You know how blogging gurus and SEO (search engine optimization) whizzes tell you that you have to ‘SEO’ your post title? To enable your post to be top of the page when people are searching for something specific? Well, if you’re searching for anything related to poop, or shit, welcome! But be prepared to be disappointed because this post is not about poop, it’s about my meltdown.
I threw an adult-sized tantrum a few months ago, and at first, I wanted to blog about it immediately, because it was the kind of thing you do when you’re a blogger – “I should blog this”. But I didn’t because I felt like a jerk after it happened, and I did not want you to think that I was a jerk.
However, we are being real here. I’ve already told you about feeding cake and french fries to my children at the most inappropriate times. I’ve confessed to not always loving motherhood. I think I can spill the beans now about how un-zen I was one afternoon without fear of judgment.
It was a hot, hot afternoon. Already sweltering with the baby strapped to my chest in the Baby Bjorn, and loaded down with my handbag, a bag of groceries, and my son’s school bag, the last thing I needed was for him to throw a tantrum. But throw a tantrum he did. It started in the school, continued to our walk to the car, and he refused to get in. There happened to be a bunch of people fussing over/ gawking at a car being towed, which was right in front of where I’d parked.

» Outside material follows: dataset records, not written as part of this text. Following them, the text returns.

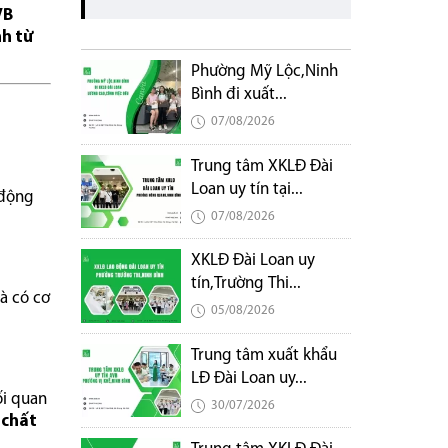
VB
nh từ
Phường Mỹ Lộc,Ninh
Bình đi xuất...
07/08/2026
Trung tâm XKLĐ Đài
Loan uy tín tại...
 động
07/08/2026
XKLĐ Đài Loan uy
tín,Trường Thi...
và có cơ
05/08/2026
Trung tâm xuất khẩu
LĐ Đài Loan uy...
ối quan
30/07/2026
 chất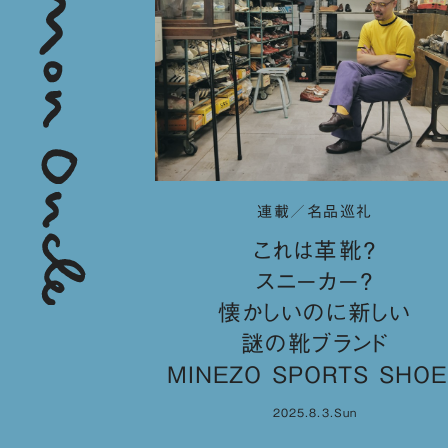
連載／名品巡礼
これは革靴？
スニーカー？
懐かしいのに新しい
謎の靴ブランド
MINEZO SPORTS SHOE
2025.8.3.Sun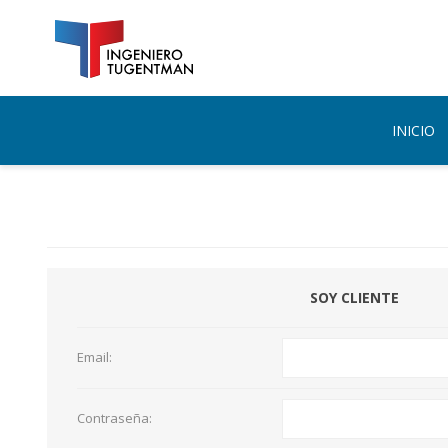
INICIO
SOY CLIENTE
Email:
Contraseña: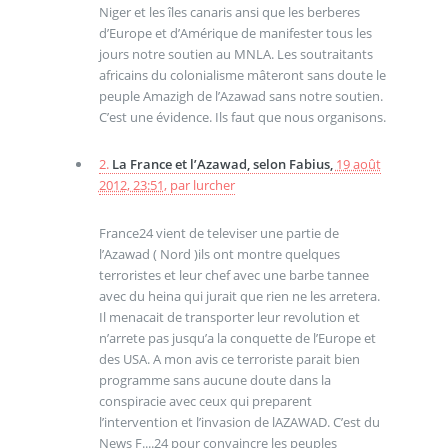
Niger et les îles canaris ansi que les berberes
d’Europe et d’Amérique de manifester tous les
jours notre soutien au MNLA. Les soutraitants
africains du colonialisme mâteront sans doute le
peuple Amazigh de l’Azawad sans notre soutien.
C’est une évidence. Ils faut que nous organisons.
2.
La France et l’Azawad, selon Fabius,
19 août
2012, 23:51
,
par
lurcher
France24 vient de televiser une partie de
l’Azawad ( Nord )ils ont montre quelques
terroristes et leur chef avec une barbe tannee
avec du heina qui jurait que rien ne les arretera.
Il menacait de transporter leur revolution et
n’arrete pas jusqu’a la conquette de l’Europe et
des USA. A mon avis ce terroriste parait bien
programme sans aucune doute dans la
conspiracie avec ceux qui preparent
l’intervention et l’invasion de lAZAWAD. C’est du
News F....24 pour convaincre les peuples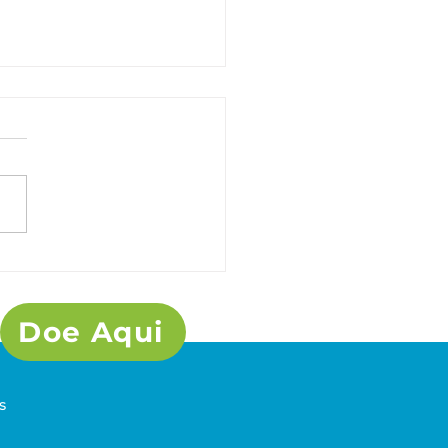
s com CAR registram
 do desmatamento do
ado
Doe Aqui
s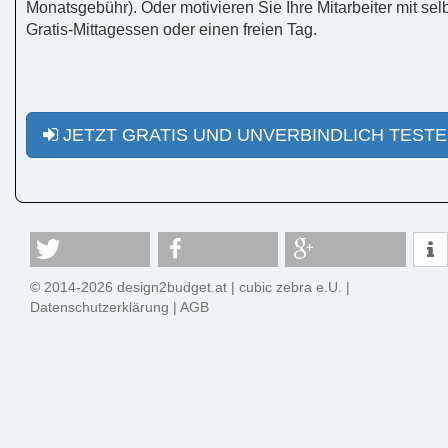
Monatsgebühr). Oder motivieren Sie Ihre Mitarbeiter mit selb
Gratis-Mittagessen oder einen freien Tag.
JETZT GRATIS UND UNVERBINDLICH TEST
© 2014-2026 design2budget.at |
cubic zebra e.U.
|
Datenschutzerklärung
|
AGB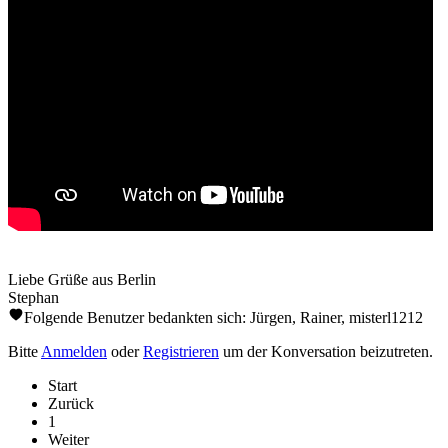
Liebe Grüße aus Berlin
Stephan
Folgende Benutzer bedankten sich:
Jürgen
,
Rainer
,
misterl1212
Bitte
Anmelden
oder
Registrieren
um der Konversation beizutreten.
Start
Zurück
1
Weiter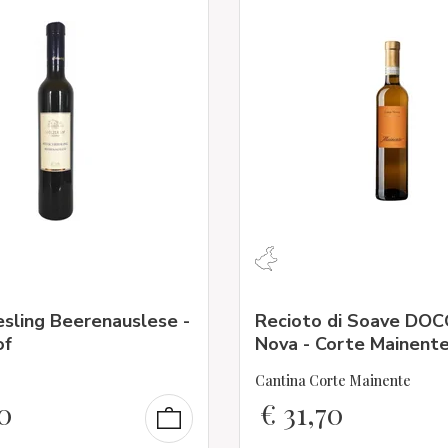
esling Beerenauslese -
Recioto di Soave DOC
of
Nova - Corte Mainent
Cantina Corte Mainente
0
€
31,70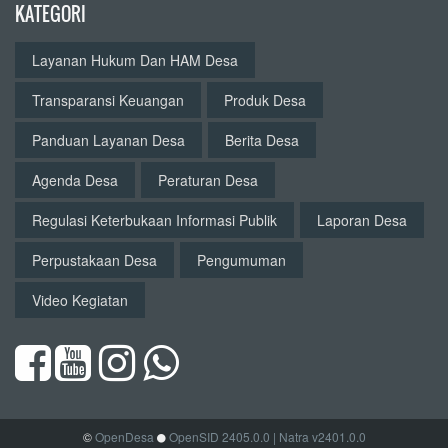
Regulasi Keterbukaan Informasi Publik
Laporan Desa
Perpustakaan Desa
Pengumuman
Video Kegiatan
©
OpenDesa
OpenSID 2405.0.0
| Natra v2401.0.0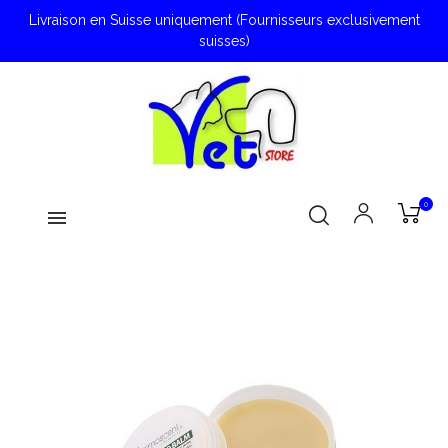
Livraison en Suisse uniquement (Fournisseurs exclusivement
suisses)
0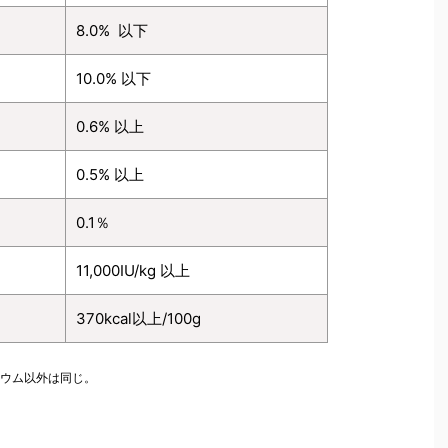
8.0% 以下
10.0% 以下
0.6% 以上
0.5% 以上
0.1％
11,000IU/kg 以上
370kcal以上/100g
シウム以外は同じ。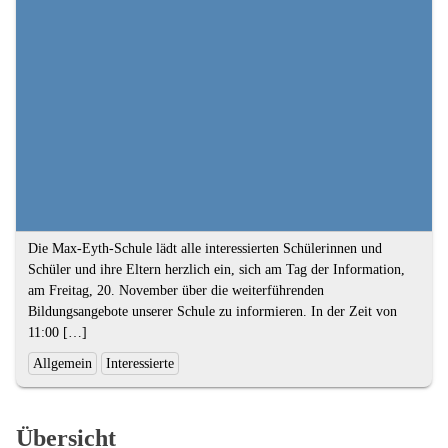
Textauszug
Die Max-Eyth-Schule lädt alle interessierten Schülerinnen und
Schüler und ihre Eltern herzlich ein, sich am Tag der Information,
am Freitag, 20. November über die weiterführenden
Bildungsangebote unserer Schule zu informieren. In der Zeit von
11:00 […]
Ende
Kategorien
Allgemein
Interessierte
des
und
Textauszugs
Schlagworte:
Übersicht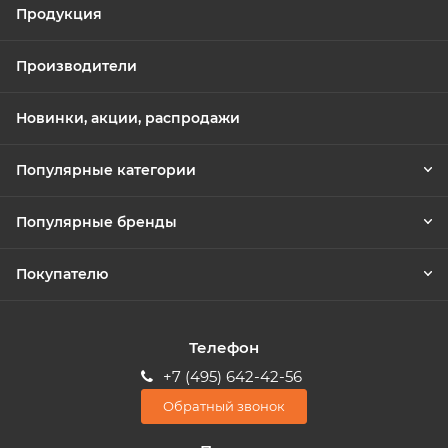
Продукция
Производители
Новинки, акции, распродажи
Популярные категории
Популярные бренды
Покупателю
Телефон
+7 (495) 642-42-56
Обратный звонок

So not only was I sweating and fighting my 3 year old, we had an audience. One dude said to me, “Why is he crying?” to which I snapped, “None of your business.” I had to haul my 30+ pound child into the car (remember, I still had the baby strapped to me), kicking and screaming, force him into the car seat while he bucked and arched. My temper was rising with the heat, the back of my neck prickling with sweat.

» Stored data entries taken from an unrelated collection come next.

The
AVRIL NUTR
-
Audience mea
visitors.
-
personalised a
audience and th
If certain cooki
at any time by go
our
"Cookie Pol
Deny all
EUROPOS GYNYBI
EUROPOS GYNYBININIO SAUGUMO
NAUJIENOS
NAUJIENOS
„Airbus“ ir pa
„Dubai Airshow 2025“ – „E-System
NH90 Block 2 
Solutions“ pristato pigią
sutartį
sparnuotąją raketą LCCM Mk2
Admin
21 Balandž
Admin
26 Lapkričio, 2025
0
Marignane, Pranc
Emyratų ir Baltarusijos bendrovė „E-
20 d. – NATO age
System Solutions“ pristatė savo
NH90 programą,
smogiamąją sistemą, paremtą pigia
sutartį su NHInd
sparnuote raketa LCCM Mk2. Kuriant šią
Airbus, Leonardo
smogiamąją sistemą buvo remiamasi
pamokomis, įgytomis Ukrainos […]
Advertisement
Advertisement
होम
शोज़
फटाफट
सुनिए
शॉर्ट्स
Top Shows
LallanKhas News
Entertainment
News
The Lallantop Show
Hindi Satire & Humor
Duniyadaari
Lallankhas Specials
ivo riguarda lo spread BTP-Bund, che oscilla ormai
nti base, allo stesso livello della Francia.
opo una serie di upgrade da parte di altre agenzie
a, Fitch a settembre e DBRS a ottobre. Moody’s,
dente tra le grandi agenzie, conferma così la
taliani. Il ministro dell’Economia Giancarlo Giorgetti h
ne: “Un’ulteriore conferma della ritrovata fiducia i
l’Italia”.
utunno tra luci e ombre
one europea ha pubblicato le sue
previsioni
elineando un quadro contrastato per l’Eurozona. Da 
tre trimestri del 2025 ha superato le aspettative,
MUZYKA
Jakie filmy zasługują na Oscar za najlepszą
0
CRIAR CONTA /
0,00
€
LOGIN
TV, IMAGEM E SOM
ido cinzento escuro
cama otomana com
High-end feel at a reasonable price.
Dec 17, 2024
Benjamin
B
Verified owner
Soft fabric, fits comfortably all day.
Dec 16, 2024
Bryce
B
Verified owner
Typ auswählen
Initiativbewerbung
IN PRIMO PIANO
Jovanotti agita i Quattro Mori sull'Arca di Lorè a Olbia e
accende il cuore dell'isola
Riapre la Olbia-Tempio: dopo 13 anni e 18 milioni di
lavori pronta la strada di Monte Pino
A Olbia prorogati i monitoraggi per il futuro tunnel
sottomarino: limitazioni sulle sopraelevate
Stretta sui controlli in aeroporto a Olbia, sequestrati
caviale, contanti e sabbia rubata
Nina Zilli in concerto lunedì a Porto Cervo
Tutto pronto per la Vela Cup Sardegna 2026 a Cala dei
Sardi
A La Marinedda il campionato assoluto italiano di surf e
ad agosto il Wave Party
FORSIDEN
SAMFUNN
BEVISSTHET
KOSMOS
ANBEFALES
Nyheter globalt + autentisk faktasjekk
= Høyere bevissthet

Finished, I closed the car door, and looked up to see a car pull up and stopped right beside mine on the other side, blocking the very door I had to access, to get the baby into his car seat. The driver got out, and walked over to the car that was being towed (Quick quiz: How many assholes does it take to get a car towed? Answer: Too many). I marched up to my car door, opened it and could not get it to open wider than a few inches, far too tight a squeeze to get my child in.
The driver turned to look at me, quizzically.
“MOVE. YOUR. CAR.”
“What? Wait. I’m busy, can’t you see?” he gestured rudely.
“I SAID. MOVE YOUR F*CKING CAR NOW!”
“I said, wait.”
“I AM NOT KIDDING, YOU BETTER MOVE YOUR F*CKING CAR NOW, OR ELSE! I HAVE A SCREAMING KID BY HIMSELF IN THE CAR, AND I NEED TO OPEN THIS DOOR, SO I CAN PUT MY BABY IN. MOVE YOUR CAR, A**HOLE!”
Shocked, the asshat finally walked over, got into his car, and backed up into a parking space behind my car.
“WHY DIDN’T YOU JUST PARK THERE IN THE FIRST PLACE, A**HOLE?!”
Yes, I was relentless. I was pissed. I lost my shit. I lost it all over that parking lot. I lost it while my son was screaming in the car. I lost it while I still had my baby strapped to my chest, my yelling probably scaring him. I did not consider for a moment that I could have been dealing with someone who might have been dangerous, who might have been more pissed off at me than I was at him. I did not consider any of that. All I thought about was, I need to get the hell out of here NOW, out of this hot sun, into my cold, air-conditioned car, back to the comfort of my own home so I could deal with my tantrum-y child.
By the time we got home? Both kids were laughing and playing, like nothing had just happened.
Me? I just felt like a jerk.
When was the last time you lost your shit? What happened?